Bijan and Alanna are friends, and they came up with the idea of co-creating and hosting a reading series over drinks one night. All they needed was a location, a PA system, and a bunch of their friends to come read.
Alanna brought the idea up to her landlord. Her landlord knew a woman named Jill, who had a boutique clothing store / bar / art gallery / event space called Jill Lindsey. Alanna’s landlord also had a PA system, which he was more than willing to lend to Alanna.Alanna and Bijan roped in a plethora of writerly friends. And just like that, “I Did My Best” reading series was born.
The theme of the evening was “making homes,” and Isaac Fitzgerald (BuzzFeed Books editor, author of Pen & Ink) read first. He read an essay about why he moved to New York City and the circumstances leading up to this decision. Long story short, Isaac moved to New York because he was tired of drinking tequila in the morning and he knew a guy he could deal cocaine for, and he moved after achieving minor literary fame with an essay about getting pegged by a girl wearing a strap-on. Riveting stuff.
Cue Jazmine Hughes (associate editor at The New York Times Magazine, work in The New Yorker and everywhere else). She told us about her five sisters, and opened up about the hardships of inter-sibling rivalries and family strife, intense, cutting facets of life that made for a rewarding reading. Jazmine is also the champion of this brilliant fucking thing, which every editor in the Western Hemisphere should use (and if they don’t, look what happens).
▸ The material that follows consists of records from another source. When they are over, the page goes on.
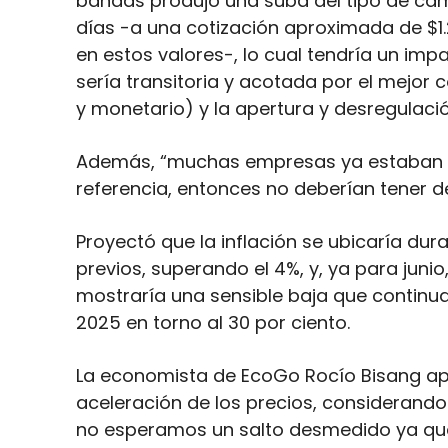
bandas produjo una suba del tipo de camb
días -a una cotización aproximada de $1
en estos valores-, lo cual tendría un imp
sería transitoria y acotada por el mejo
y monetario) y la apertura y desregulaci
Además, “muchas empresas ya estaban ut
referencia, entonces no deberían tener 
Proyectó que la inflación se ubicaría du
previos, superando el 4%, y, ya para junio
mostraría una sensible baja que continua
2025 en torno al 30 por ciento.
La economista de EcoGo Rocío Bisang ap
aceleración de los precios, considerand
no esperamos un salto desmedido ya qu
Alanna kicked things off after an intermission, speaking about her propensity for serial monogamy and how her apartment is her soul. Facts: she is a master quesadilla chef, is “built for togetherness,” and feels as though she is constantly “darting in and out of tiny futures.”
Amber Gordon, the founder of Femsplain, came next. Hers was a detailed chronology of her life growing up, which was riddled with tragedies any one of which would have defined the majority of people in the audience. Her mother was in and out of jail, her father was abusive — Amber confronted us with a whirlwind of trauma illustrating exactly how resilient and powerful one person can be. I can’t imagine the immense courage it took to present such memories and experiences to strangers.
The next reader, Kelly Stout, is the A-Issue Editor at The New Yorker. She was also the funniest reader of the night. She adopted the style of an introspective Blake Lively and satirized her life with Blake’s conviction and serenity in a manner that would make Geoff Dyer proud. After doing a bit of informal polling, I’m almost sure the phrase “a tote bag full of tote bags” might be The Great Brooklyn-Literary Tweet.
Each of the evening’s readers contributed to the foundation of a home. That home, the “I Did My Best” Reading Series, showcased some of the best up-and-coming literary talent New York City has to offer. The series will return in July.